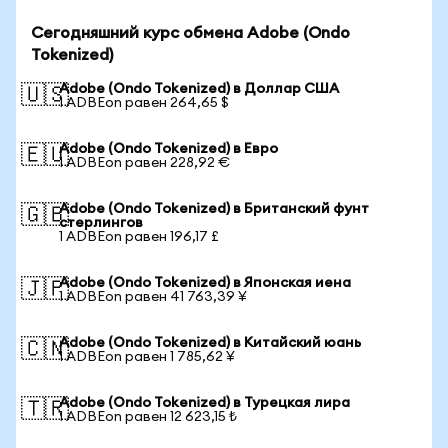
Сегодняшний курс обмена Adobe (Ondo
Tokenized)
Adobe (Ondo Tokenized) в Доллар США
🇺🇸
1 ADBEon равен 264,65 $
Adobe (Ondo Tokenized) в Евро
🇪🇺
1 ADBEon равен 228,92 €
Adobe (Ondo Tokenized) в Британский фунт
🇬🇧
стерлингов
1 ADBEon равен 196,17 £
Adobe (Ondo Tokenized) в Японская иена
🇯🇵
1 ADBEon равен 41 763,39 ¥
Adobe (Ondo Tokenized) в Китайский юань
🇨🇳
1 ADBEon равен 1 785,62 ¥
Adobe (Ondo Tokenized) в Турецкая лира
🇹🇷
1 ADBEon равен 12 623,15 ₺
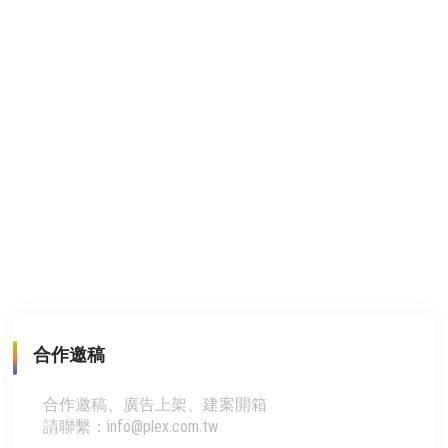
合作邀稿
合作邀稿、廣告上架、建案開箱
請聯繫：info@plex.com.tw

○ ○ ○ ○

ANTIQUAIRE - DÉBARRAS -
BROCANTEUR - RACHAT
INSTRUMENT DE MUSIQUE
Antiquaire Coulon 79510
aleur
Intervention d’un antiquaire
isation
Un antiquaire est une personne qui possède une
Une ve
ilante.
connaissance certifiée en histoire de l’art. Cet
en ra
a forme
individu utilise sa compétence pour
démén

○ ○ ○ ○

■ PROBLEM REQUIREMENTS ■
Print the part of the listing above that opens with the line containing "Сегодняшний курс обмена Adobe (Ondo" and closes with the line containing "請聯繫：info@plex.com.tw". Copy it exactly, both ends included, and omit the pictures.

■ SOLUTION TO THIS PROBLEM ■
Сегодняшний курс обмена Adobe (Ondo
Tokenized)
Adobe (Ondo Tokenized) в Доллар США
🇺🇸
1 ADBEon равен 264,65 $
Adobe (Ondo Tokenized) в Евро
🇪🇺
1 ADBEon равен 228,92 €
Adobe (Ondo Tokenized) в Британский фунт
🇬🇧
стерлингов
1 ADBEon равен 196,17 £
Adobe (Ondo Tokenized) в Японская иена
🇯🇵
1 ADBEon равен 41 763,39 ¥
Adobe (Ondo Tokenized) в Китайский юань
🇨🇳
1 ADBEon равен 1 785,62 ¥
Adobe (Ondo Tokenized) в Турецкая лира
🇹🇷
1 ADBEon равен 12 623,15 ₺
合作邀稿
合作邀稿、廣告上架、建案開箱
請聯繫：info@plex.com.tw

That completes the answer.